Exercise details
Both ends included, set down the lines from the line containing "Wujud Semangat Berbagi dan Kepedulian untuk" through the last line of the records below, without pictures.

Data excerpts
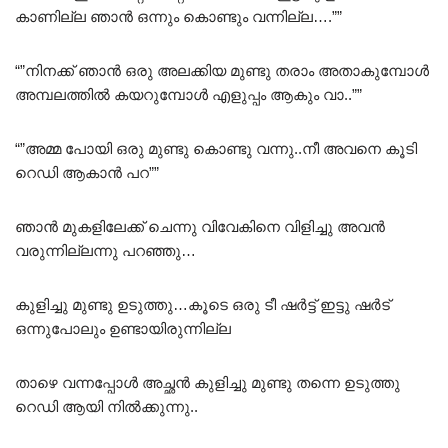
കാണില്ല ഞാൻ ഒന്നും കൊണ്ടും വന്നില്ല….””
“”നിനക്ക് ഞാൻ ഒരു അലക്കിയ മുണ്ടു തരാം അതാകുമ്പോൾ
അമ്പലത്തിൽ കയറുമ്പോൾ എളുപ്പം ആകും വാ..””
“”അമ്മ പോയി ഒരു മുണ്ടു കൊണ്ടു വന്നു..നീ അവനെ കൂടി
റെഡി ആകാൻ പറ””
ഞാൻ മുകളിലേക്ക് ചെന്നു വിവേകിനെ വിളിച്ചു അവൻ
വരുന്നില്ലന്നു പറഞ്ഞു…
കുളിച്ചു മുണ്ടു ഉടുത്തു…കൂടെ ഒരു ടീ ഷർട്ട് ഇട്ടു ഷർട്
ഒന്നുപോലും ഉണ്ടായിരുന്നില്ല
താഴെ വന്നപ്പോൾ അച്ഛൻ കുളിച്ചു മുണ്ടു തന്നെ ഉടുത്തു
റെഡി ആയി നിൽക്കുന്നു..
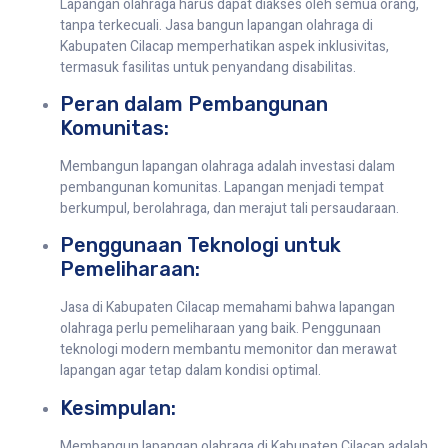
Lapangan olahraga harus dapat diakses oleh semua orang,
tanpa terkecuali. Jasa bangun lapangan olahraga di
Kabupaten Cilacap memperhatikan aspek inklusivitas,
termasuk fasilitas untuk penyandang disabilitas.
Peran dalam Pembangunan
Komunitas:
Membangun lapangan olahraga adalah investasi dalam
pembangunan komunitas. Lapangan menjadi tempat
berkumpul, berolahraga, dan merajut tali persaudaraan.
Penggunaan Teknologi untuk
Pemeliharaan:
Jasa di Kabupaten Cilacap memahami bahwa lapangan
olahraga perlu pemeliharaan yang baik. Penggunaan
teknologi modern membantu memonitor dan merawat
lapangan agar tetap dalam kondisi optimal.
Kesimpulan:
Membangun lapangan olahraga di Kabupaten Cilacap adalah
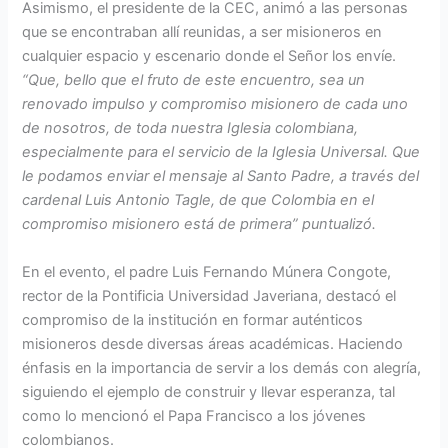
Asimismo, el presidente de la CEC, animó a las personas
que se encontraban allí reunidas, a ser misioneros en
cualquier espacio y escenario donde el Señor los envíe.
“Que, bello que el fruto de este encuentro, sea un
renovado impulso y compromiso misionero de cada uno
de nosotros, de toda nuestra Iglesia colombiana,
especialmente para el servicio de la Iglesia Universal. Que
le podamos enviar el mensaje al Santo Padre, a través del
cardenal Luis Antonio Tagle, de que Colombia en el
compromiso misionero está de primera” puntualizó.
En el evento, el padre Luis Fernando Múnera Congote,
rector de la Pontificia Universidad Javeriana, destacó el
compromiso de la institución en formar auténticos
misioneros desde diversas áreas académicas. Haciendo
énfasis en la importancia de servir a los demás con alegría,
siguiendo el ejemplo de construir y llevar esperanza, tal
como lo mencionó el Papa Francisco a los jóvenes
colombianos.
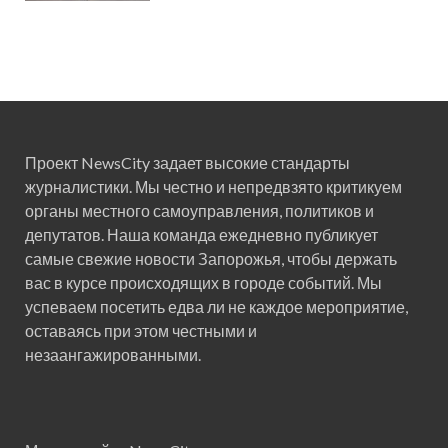
Проект NewsCity задает высокие стандарты
журналистики. Мы честно и непредвзято критикуем
органы местного самоуправления, политиков и
депутатов. Наша команда ежедневно публикует
самые свежие новости Запорожья, чтобы держать
вас в курсе происходящих в городе событий. Мы
успеваем посетить едва ли не каждое мероприятие,
оставаясь при этом честными и
незаангажированными.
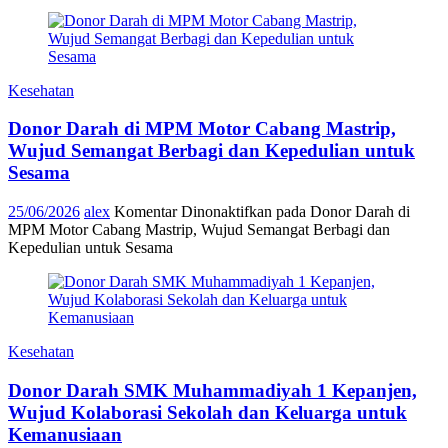
Kesehatan
Donor Darah di MPM Motor Cabang Mastrip,
Wujud Semangat Berbagi dan Kepedulian untuk
Sesama
25/06/2026
alex
Komentar Dinonaktifkan
pada Donor Darah di
MPM Motor Cabang Mastrip, Wujud Semangat Berbagi dan
Kepedulian untuk Sesama
Kesehatan
Donor Darah SMK Muhammadiyah 1 Kepanjen,
Wujud Kolaborasi Sekolah dan Keluarga untuk
Kemanusiaan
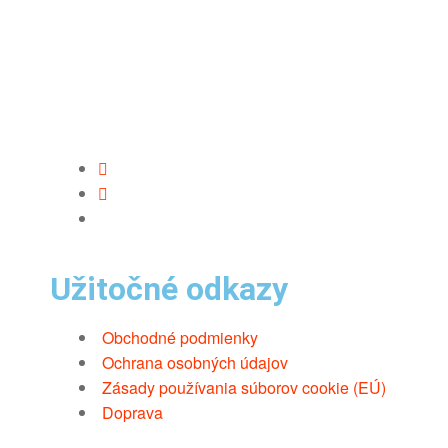
Užitočné odkazy
Obchodné podmienky
Ochrana osobných údajov
Zásady používania súborov cookie (EÚ)
Doprava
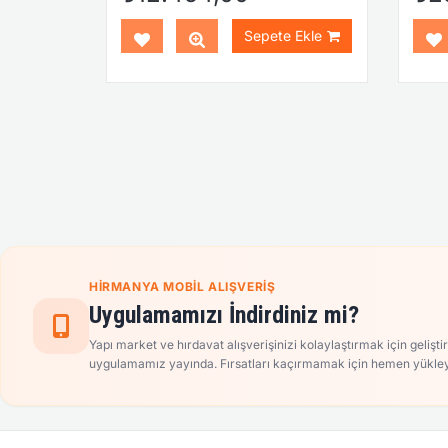
Ekle
Sepete Ekle
HIRMANYA MOBIL ALIŞVERIŞ
Uygulamamızı İndirdiniz mi?
Yapı market ve hırdavat alışverişinizi kolaylaştırmak için gelişti
uygulamamız yayında. Fırsatları kaçırmamak için hemen yükley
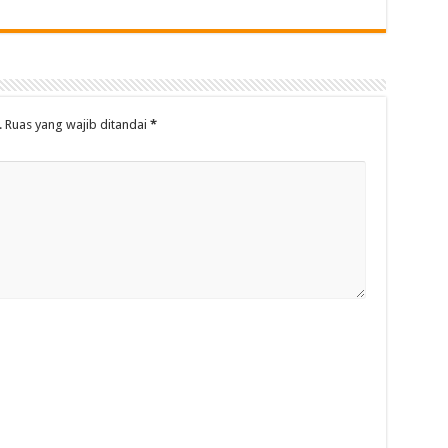
.
Ruas yang wajib ditandai
*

Solved exercise
Wujud Semangat Berbagi dan Kepedulian untuk
Sesama
25/06/2026
alex
Komentar Dinonaktifkan
pada Donor Darah di
MPM Motor Cabang Mastrip, Wujud Semangat Berbagi dan
Kepedulian untuk Sesama
Kesehatan
Donor Darah SMK Muhammadiyah 1 Kepanjen,
Wujud Kolaborasi Sekolah dan Keluarga untuk
Kemanusiaan
Užitočné odkazy
Obchodné podmienky
Ochrana osobných údajov
Zásady používania súborov cookie (EÚ)
Doprava
Ekle
Sepete Ekle
HIRMANYA MOBIL ALIŞVERIŞ
Uygulamamızı İndirdiniz mi?
Yapı market ve hırdavat alışverişinizi kolaylaştırmak için gelişti
uygulamamız yayında. Fırsatları kaçırmamak için hemen yükley
.
Ruas yang wajib ditandai
*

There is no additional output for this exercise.